Wallace and Gromit have become British icons - and one of Britain's best exports. Their creator, animator, Nick Park, brought them to the screen in 1989 in the Oscar-nominated A Grand Day Out. They won their Academy Award in 1993 with The Wrong Trousers and again in 1995 for A Close Shave. Wallace and Gromit were popular the world over.

Now they appear in their first feature-length film. And they have another success on their hands, topping the US box office on its opening
weekend last month. But the makers received bad news as well when the production studios in Bristol, the Aardman company, burnt to the ground the same weekend. While they lost decades of film history, many of the clay models were out on exhibition and were not destroyed.

The films themselves are indestructible.
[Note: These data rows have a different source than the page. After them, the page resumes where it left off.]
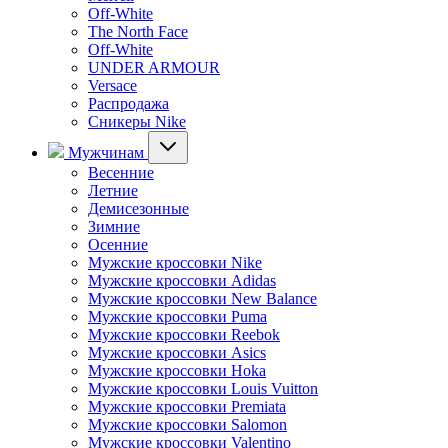
Off-White
The North Face
Off-White
UNDER ARMOUR
Versace
Распродажа
Сникеры Nike
Мужчинам
Весенние
Летние
Демисезонные
Зимние
Осенние
Мужские кроссовки Nike
Мужские кроссовки Adidas
Мужские кроссовки New Balance
Мужские кроссовки Puma
Мужские кроссовки Reebok
Мужские кроссовки Asics
Мужские кроссовки Hoka
Мужские кроссовки Louis Vuitton
Мужские кроссовки Premiata
Мужские кроссовки Salomon
Мужские кроссовки Valentino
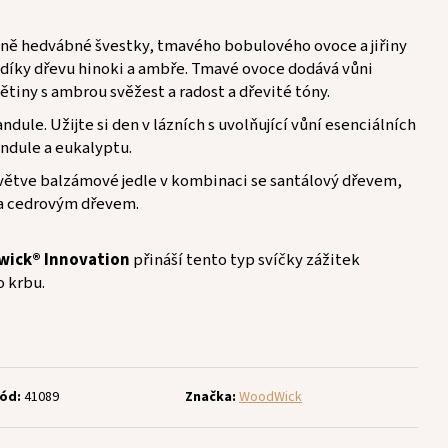
ůně hedvábné švestky, tmavého bobulového ovoce a jiřiny
íky dřevu hinoki a ambře. Tmavé ovoce dodává vůni
ětiny s ambrou svěžest a radost a dřevité tóny.
ndule. Užijte si den v lázních s uvolňující vůní esenciálních
andule a eukalyptu.
í větve balzámové jedle v kombinaci se santálový dřevem,
 cedrovým dřevem.
wick® Innovation
přináší tento typ svíčky zážitek
o krbu.
ód:
41089
Značka:
WoodWick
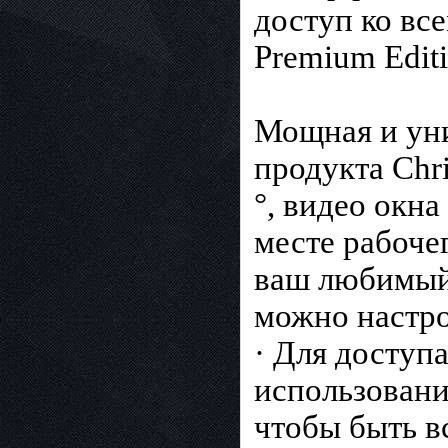
доступ ко вс
Premium Editi
Мощная и уни
продукта Chri
°, видео окн
месте рабоче
ваш любимый 
можно настро
· Для доступа
использовани
чтобы быть вс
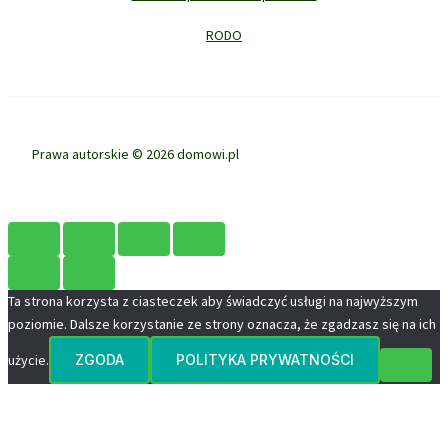
RODO
Prawa autorskie © 2026 domowi.pl
Ta strona korzysta z ciasteczek aby świadczyć usługi na najwyższym
poziomie. Dalsze korzystanie ze strony oznacza, że zgadzasz się na ich
użycie.
ZGODA
POLITYKA PRYWATNOŚCI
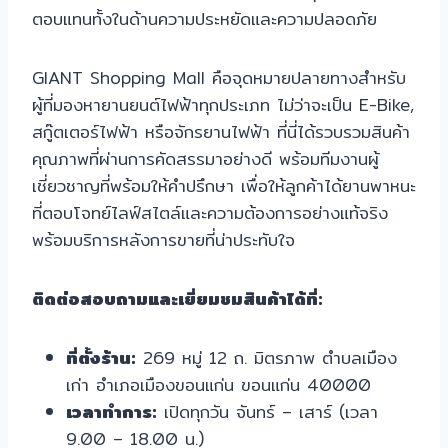
ตอบแทนทั้งในด้านความประหยัดและความปลอดภัย
GIANT Shopping Mall คือจุดหมายปลายทางสำหรับ
ผู้ที่มองหายานยนต์ไฟฟ้าทุกประเภท ไม่ว่าจะเป็น E-Bike,
สกู๊ตเตอร์ไฟฟ้า หรือจักรยานไฟฟ้า ที่นี่ได้รวบรวมสินค้า
คุณภาพที่ผ่านการคัดสรรมาอย่างดี พร้อมทีมงานผู้
เชี่ยวชาญที่พร้อมให้คำปรึกษา เพื่อให้ลูกค้าได้ยานพาหนะ
ที่ตอบโจทย์ไลฟ์สไตล์และความต้องการอย่างแท้จริง
พร้อมบริการหลังการขายที่น่าประทับใจ
ติดต่อสอบถามและเยี่ยมชมสินค้าได้ที่:
ที่ตั้งร้าน:
269 หมู่ 12 ถ. มิตรภาพ ตำบลเมือง
เก่า อำเภอเมืองขอนแก่น ขอนแก่น 40000
เวลาทำการ:
เปิดทุกวัน จันทร์ – เสาร์ (เวลา
9.00 – 18.00 น.)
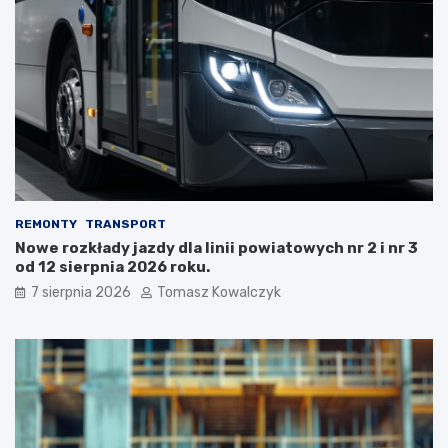
REMONTY
TRANSPORT
Nowe rozkłady jazdy dla linii powiatowych nr 2 i nr 3
od 12 sierpnia 2026 roku.
7 sierpnia 2026
Tomasz Kowalczyk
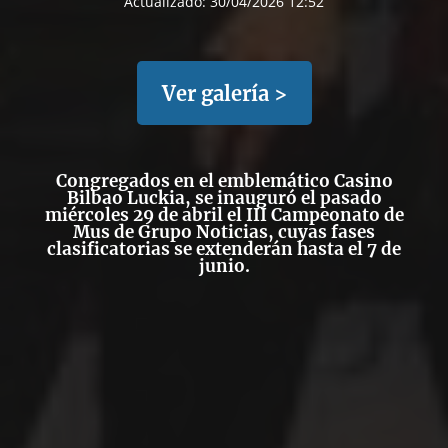
Actualizado:
30/04/2026 12:52
Ver galería >
Congregados en el emblemático
Casino
Bilbao Luckia
, se inauguró el pasado
miércoles 29 de abril el III Campeonato de
Mus de Grupo Noticias, cuyas fases
clasificatorias se extenderán hasta el 7 de
junio.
They have great appeal to both children and adults.

As the title indicates, the film is something of a spoof of horror movies. And that is a smart move. After all, so many horror stories have become classics of literature and cinema. Older audiences will have quite a lot of fun noticing the parallels with horror movies and the amusing send-ups. Of course, it starts with the play on werewolf. This time the monster is a gigantic rabbit who has an enormous appetite for vegetables. This is especially disastrous for the village because all the inhabitants are desperately tending extraordinarily sized pumpkins and gardens full of veg to win the competitions at the forthcoming fair. Gromit himself is growing a giant marrow. Wallace, of course, does not like vegetables at all. He loves cheese.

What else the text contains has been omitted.